Anyways, having gotten Bart so late in my life, it may be surprising how tightly we bonded. I KNEW him the second I saw him in the shop. I KNEW we would love each other, and grow old together. I knew he’d keep my secrets with his life, and adore me despite the doubtful nature of some of them. Indeed, he’s supported me through no end of crushes, break-ups, family and work problems and, lately, singlehood fiascos. In a perfect dream world, I’ve no doubt that I’d be married to Bart, and we’d have six beautiful child cubs. Problem is, he’s a Bear. A soft, mushy-in-all-the-right-places Bear, who should have been given up years ago without a murmur. But he hasn’t. And not that I would bring Bart to any date and introduce him as my BFF –but he is. I’m happy to have him out of the way, somewhere in my room –but he’s always with me. And he’ll always be… until I find it in myself to cede him to my eldest and/or only child.
The problem is… Bart may be the standard against whom I base every other of my relationships. In which case, I really should get rid of him as soon as possible, given my Disdainful Eye and other critical afflictions. Perhaps without Bart’s beautiful hazel eyes to gaze into (and I should mention they’re the extreme of warm and loving) I might be able to lower my standards some, and link my life to a short, weak-chinned dullard who has never left the village I met him in, during a passing visit. Even worse, I might begin to take a shine to creatures such as Roosh (the very name, my friends, should be a RED FLAGGED LIGHTHOUSE.)
Funny thing is, this was quite a week for Romance, in my world. Yesterday alone, I received no less than 6 notifications of interest… one, LITERALLY, from the Man of My Dreams (MoMD).
Now, Girls. Two things about the prospective MoMD:
1) You should know that he is, as his name implies, a figment of your imagination. It is VERY unlikely that he exists, and thus, in our looking, we should be careful not to look for him exclusively.
Seriously though, I could hardly believe my eyes when I saw Frank’s profile. In fact, I’m going to give it to you:
√ Green Eyes
√ Wants (more) children
√ Describes himself as: “sportingly, generously, romantically, loving”
√ A glorious, BEAUTIFUL set of smiling photoS –DE-VAS-TA-TING. He’s STUNNING.
x 231lb (!!!)
x Divorced (Why? WHY would anyone allow him to get away?)
My womb skipped so many beats I had to perform CPR on it (this basically entails banging on your lower stomach until you can feel your legs again.) Then came, in quick succession, twelve visions of our First Kiss, my 6 future children, and an evening together before the fireplace of our newly built home…
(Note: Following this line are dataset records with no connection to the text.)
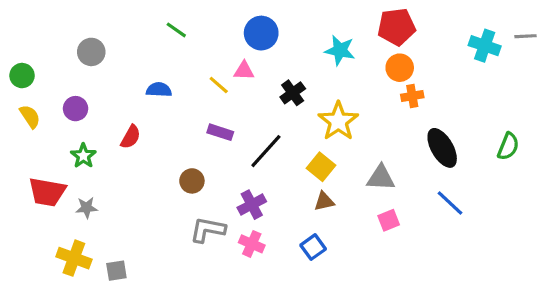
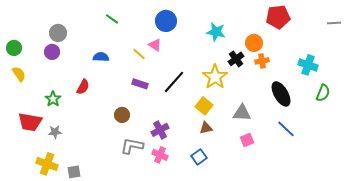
red pentagon: (397, 27) -> (278, 17), moved
cyan cross: (485, 46) -> (308, 65), moved
pink triangle: (244, 71) -> (155, 45), turned 32
black cross: (293, 93) -> (236, 59), moved
purple circle: (76, 109) -> (52, 52), moved
black line: (266, 151) -> (174, 82), moved

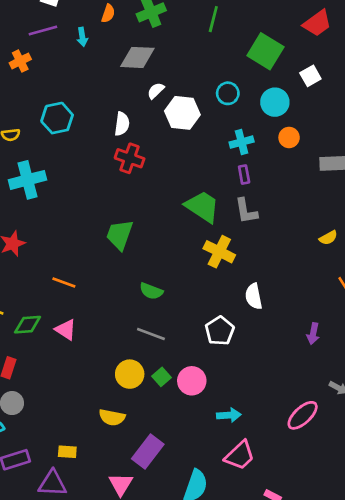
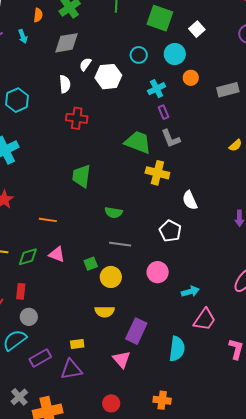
white semicircle: (122, 124) -> (65, 84), moved
green square: (161, 377) -> (91, 264), moved, turned 32

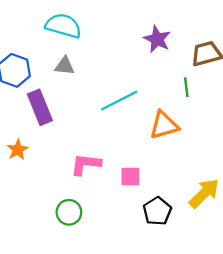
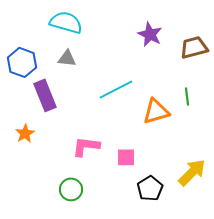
green line: (186, 87) -> (187, 96), moved

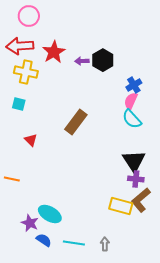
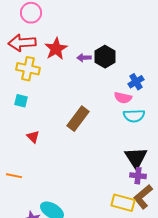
pink semicircle: (131, 101) -> (123, 98), moved, turned -102
cyan semicircle: (132, 119) -> (134, 116), turned -50

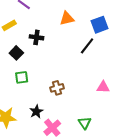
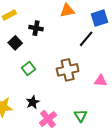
green square: (22, 77) -> (28, 69), moved, turned -32
brown cross: (57, 88) -> (68, 70), moved, size x1.5

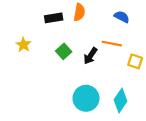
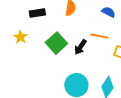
black rectangle: (54, 18) -> (37, 13), moved
green square: (64, 51) -> (56, 43), size x1.5

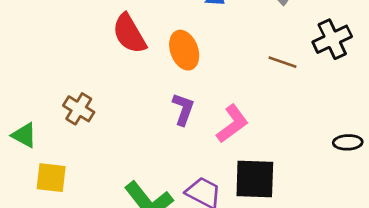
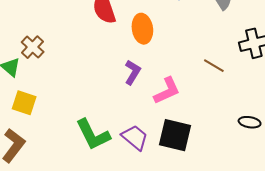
brown line: (282, 62) -> (214, 66), moved
brown cross: (79, 109) -> (33, 47), moved

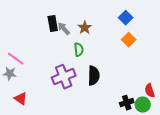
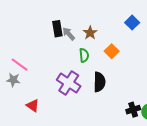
orange square: (129, 40) -> (112, 51), moved
purple cross: (64, 77) -> (69, 83), turned -35
red triangle: (21, 99) -> (33, 106), moved

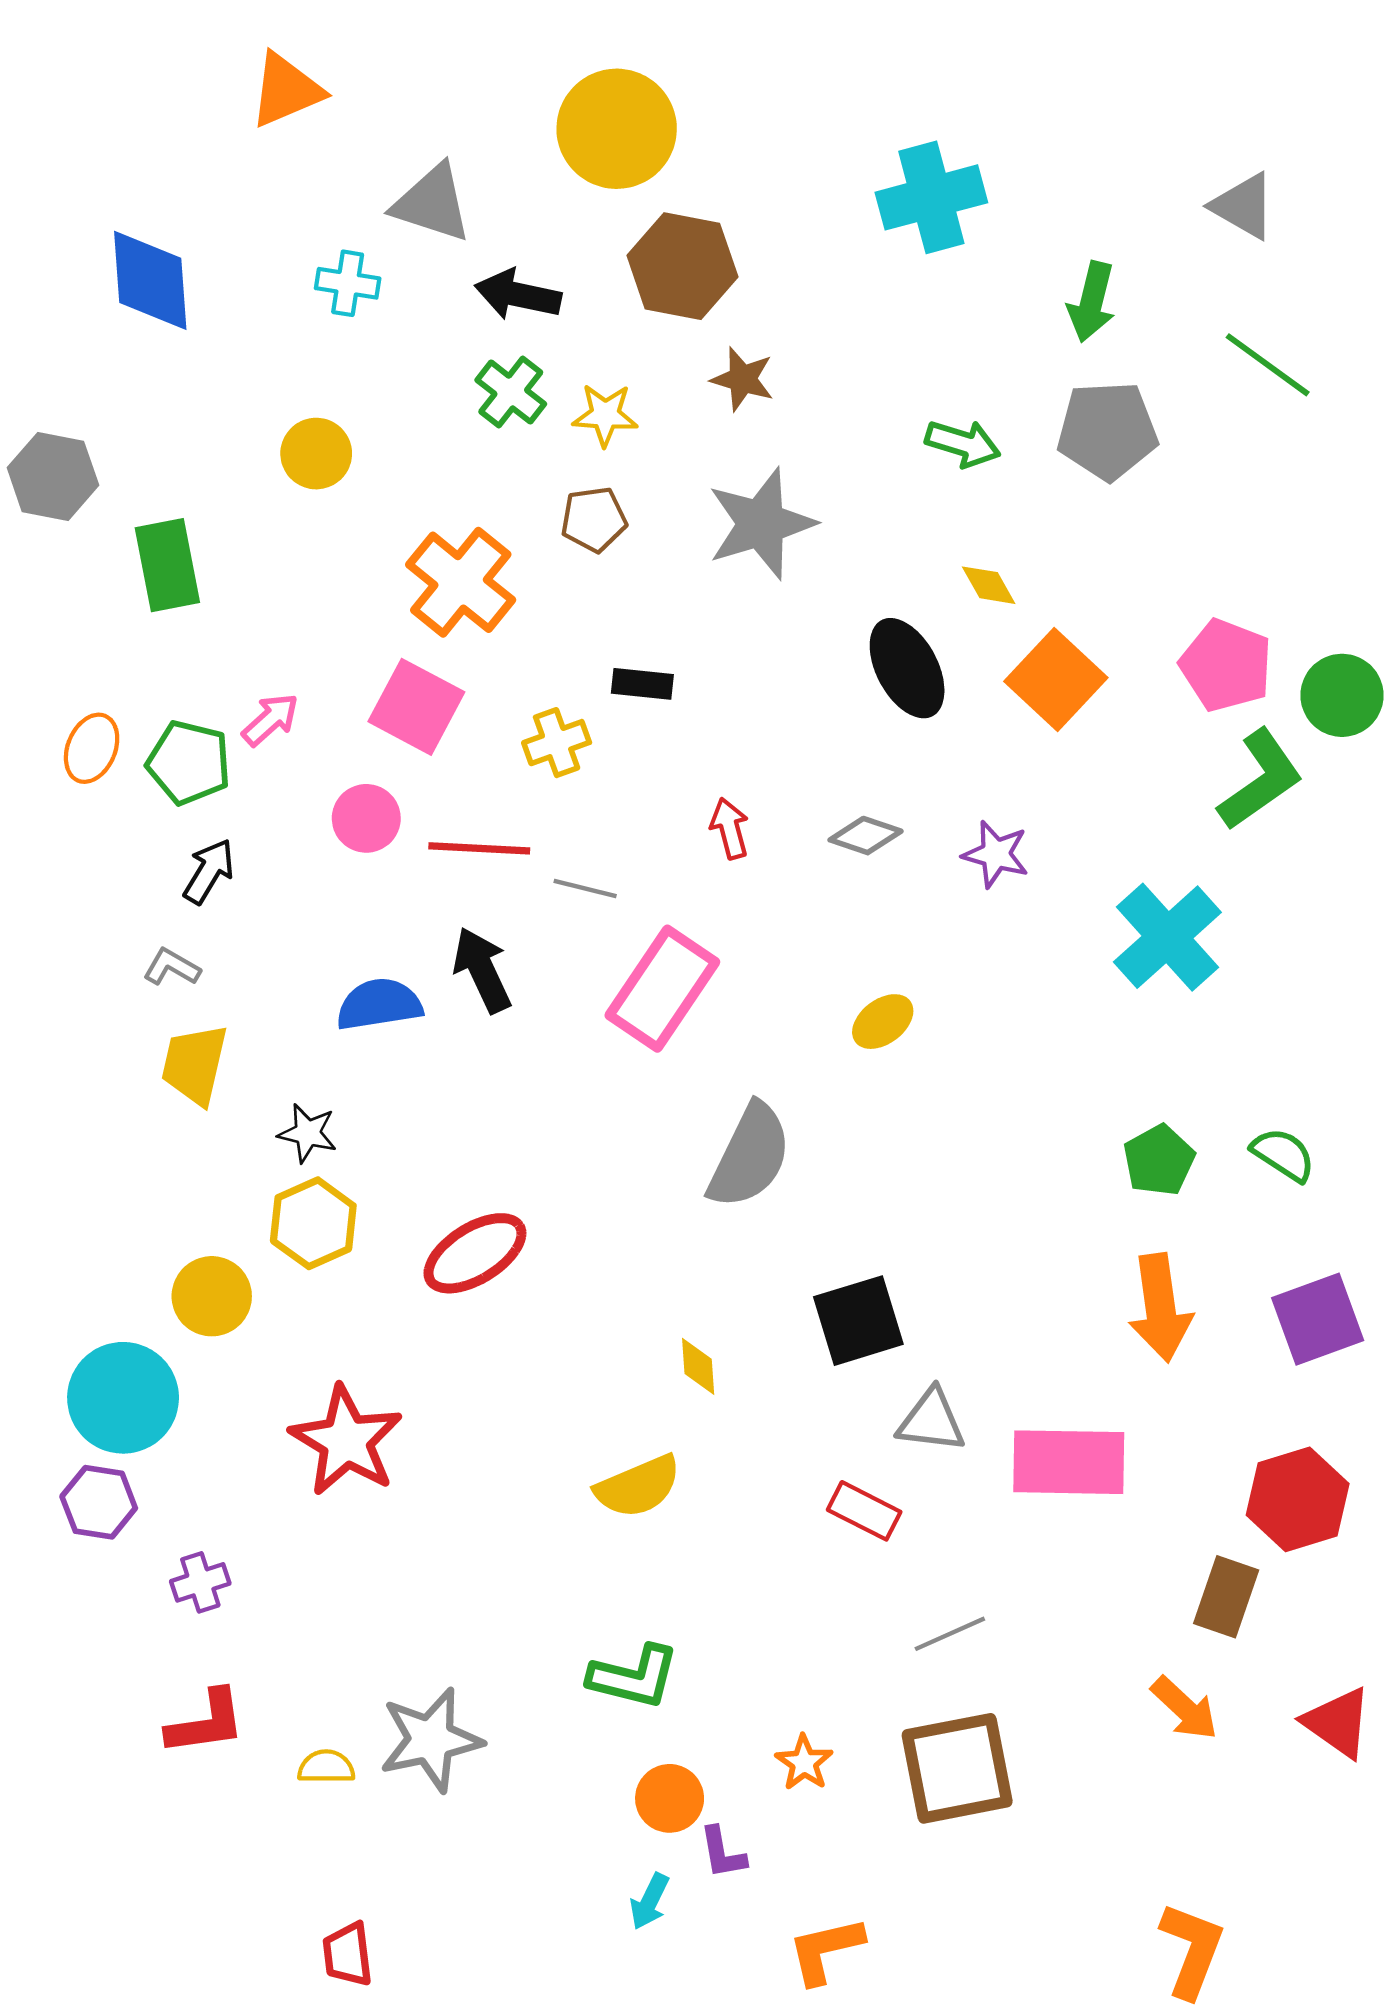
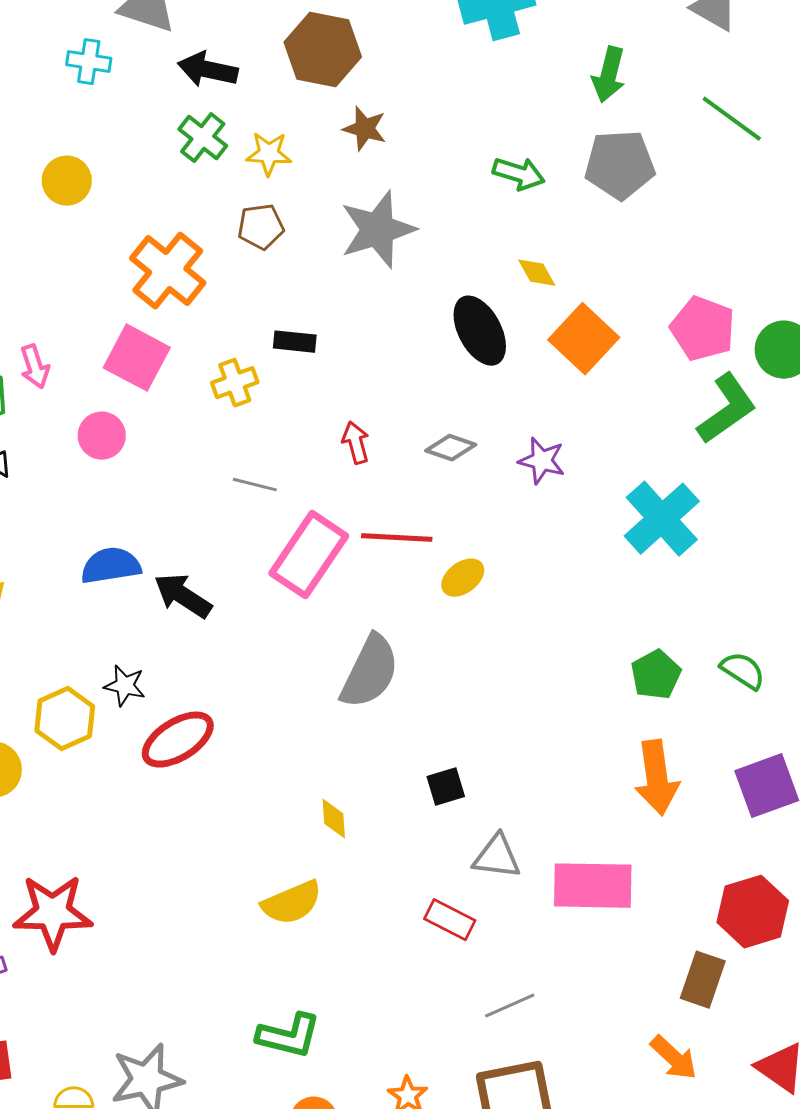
pink arrow: (270, 720) -> (35, 367), turned 114
red line: (479, 848) -> (397, 538), moved
black arrow: (482, 970) -> (183, 596), moved, turned -32
black star: (308, 1133) -> (125, 686), moved
black square: (858, 1321) -> (446, 787), size x0.6
red star: (346, 1441) -> (53, 913), moved, turned -30

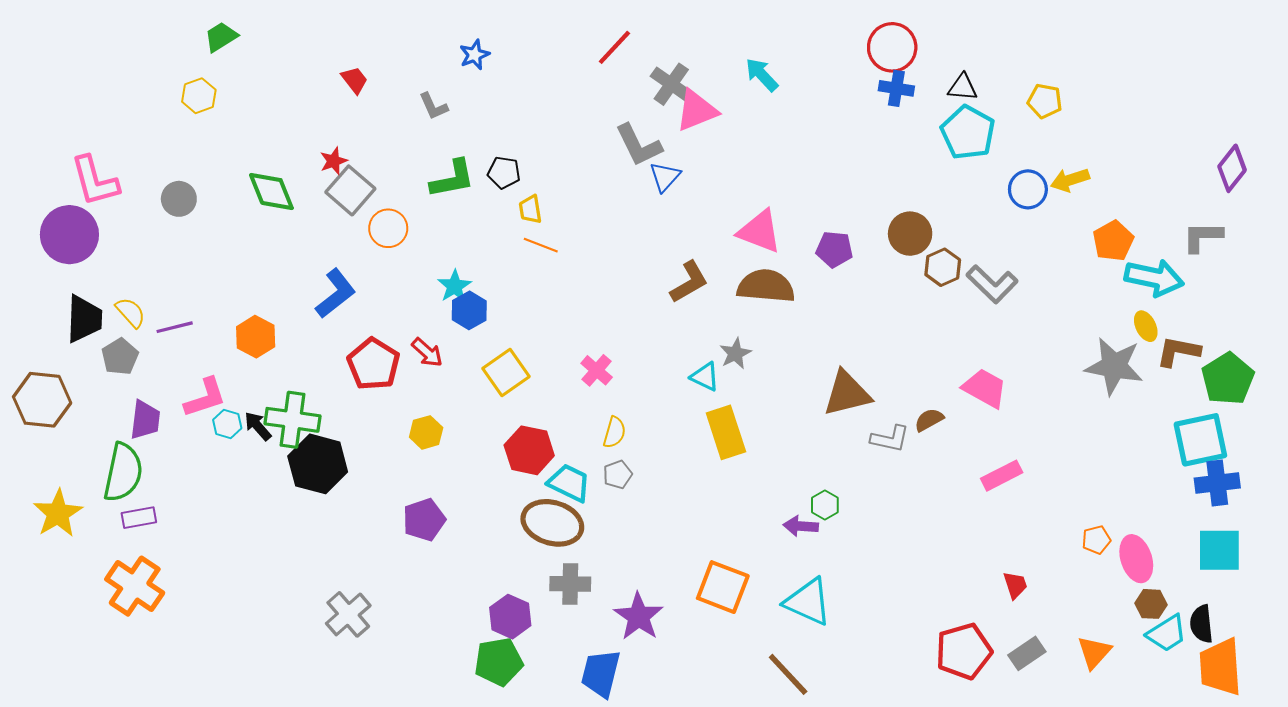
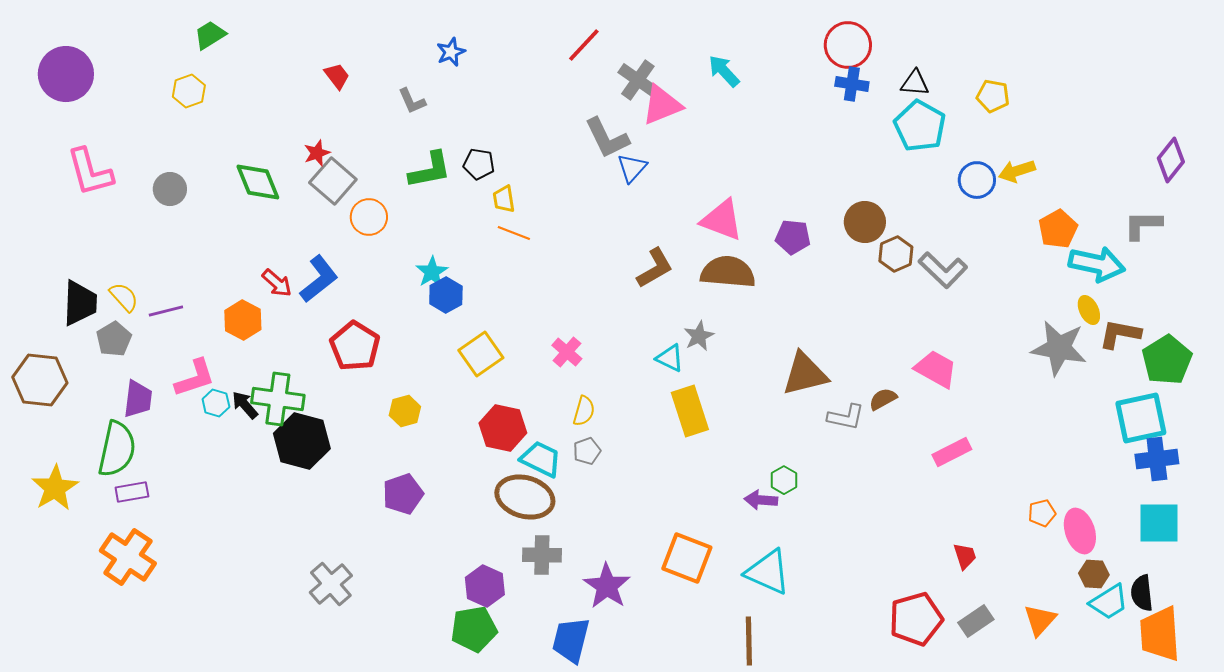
purple circle: (69, 235) -> (66, 74), moved
red arrow: (427, 352) -> (277, 283), moved
brown line: (788, 674) -> (749, 641), turned 42

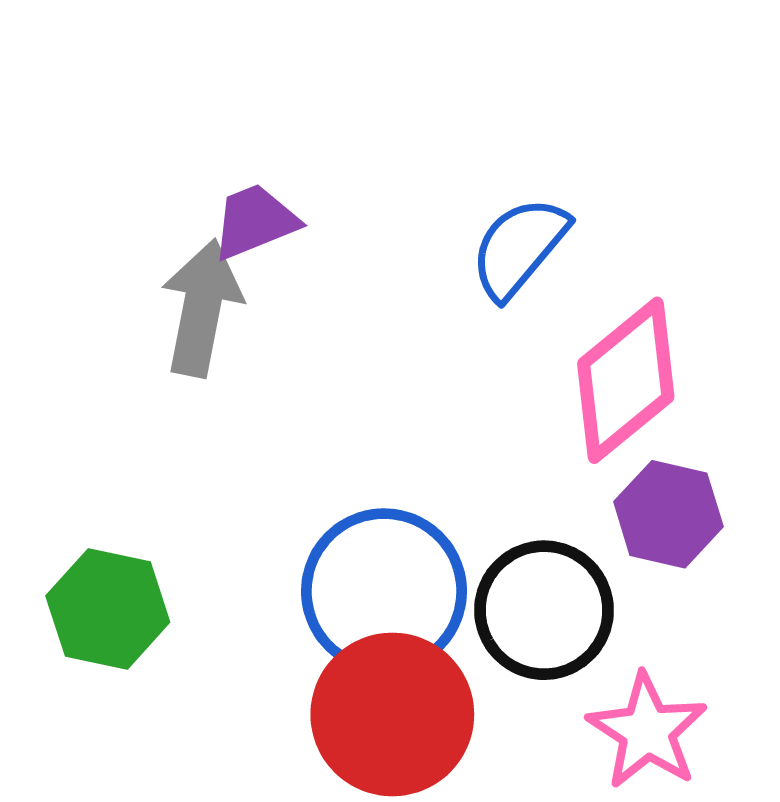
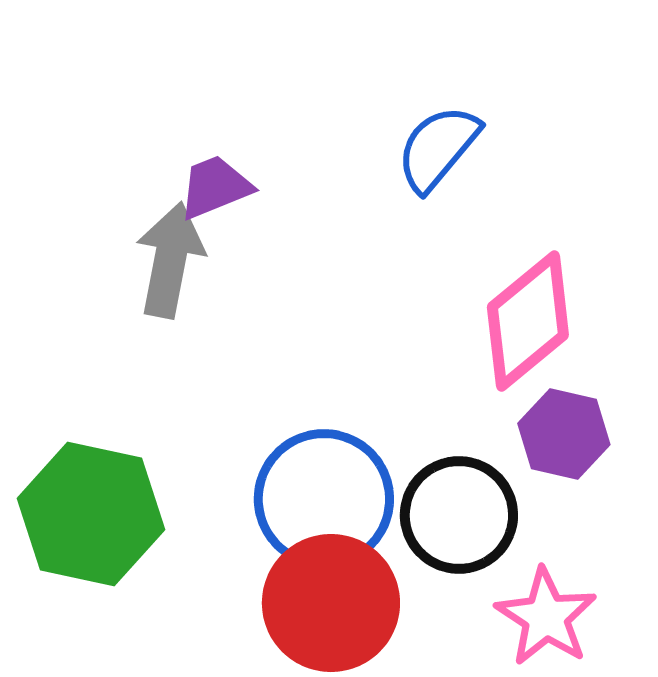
blue semicircle: (519, 248) -> (438, 148), moved
green hexagon: (108, 609) -> (91, 514), size x1.4

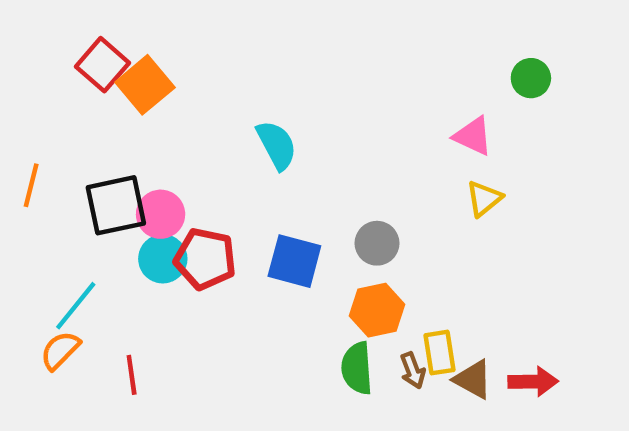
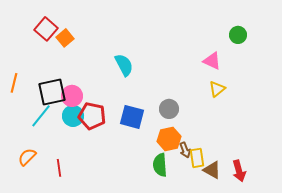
orange square: (145, 85) -> (65, 38), size x0.7
cyan line: (76, 306) -> (41, 116), moved
brown arrow: (413, 370) -> (185, 150), moved
red arrow: (533, 382) -> (239, 171), turned 75

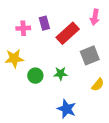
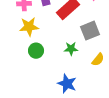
yellow star: (14, 58) -> (29, 27), moved
green star: (61, 74) -> (71, 49), moved

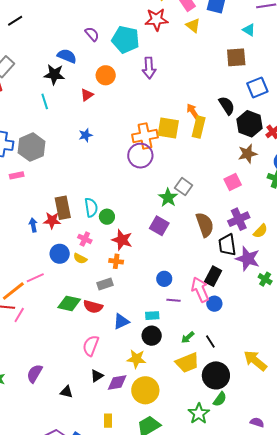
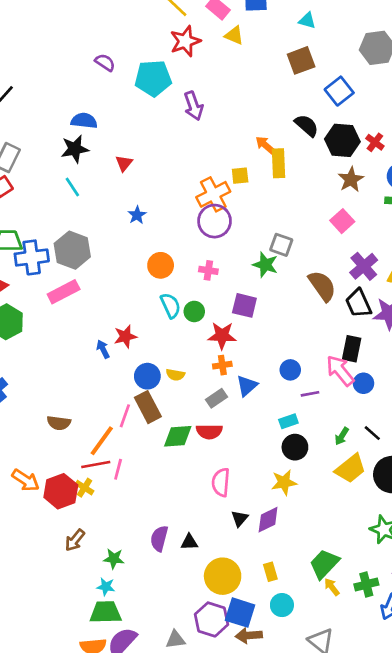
purple semicircle: (92, 34) -> (105, 62), moved
orange circle: (106, 75) -> (161, 265), moved
yellow square: (168, 128) -> (240, 176), size x0.6
pink rectangle: (17, 175) -> (64, 292), size x1.6
brown rectangle: (63, 208) -> (148, 407), moved
purple square: (159, 226) -> (244, 305), moved
pink cross: (85, 239) -> (208, 270), moved
pink line: (35, 278) -> (125, 416), turned -30
blue triangle: (121, 321) -> (247, 386), moved
yellow circle: (145, 390) -> (223, 576), moved
black triangle: (66, 392) -> (189, 542), moved

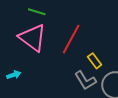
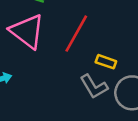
yellow rectangle: (95, 61) -> (106, 62), turned -35

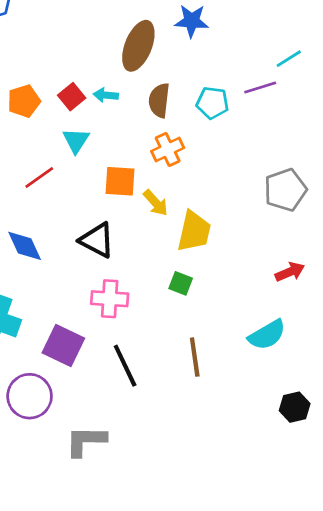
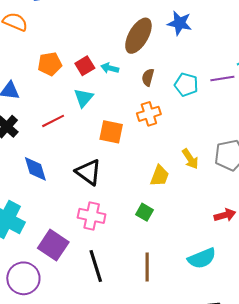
brown semicircle: (159, 100) -> (148, 77), size x0.7
yellow arrow: (156, 203) -> (190, 159), moved
yellow trapezoid: (194, 231) -> (160, 176), size x0.7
When you’re thinking like this, you’re likely to write to the bloke in an off-putting over-eager or over-familiar manner, which translates, in physical dating, to that girl at the club who is so clearly offering her wares to her pick of the night that it makes you cringe for her. In fact, having very properly returned his Interest, I should now exercise my breathing apparatus, and wait for him to write ME a proper message. Problem is… CAN I wait that long? WILL I?
Bart sits there and smiles blithely at me –SO like a male to be completely useless when it COUNTS.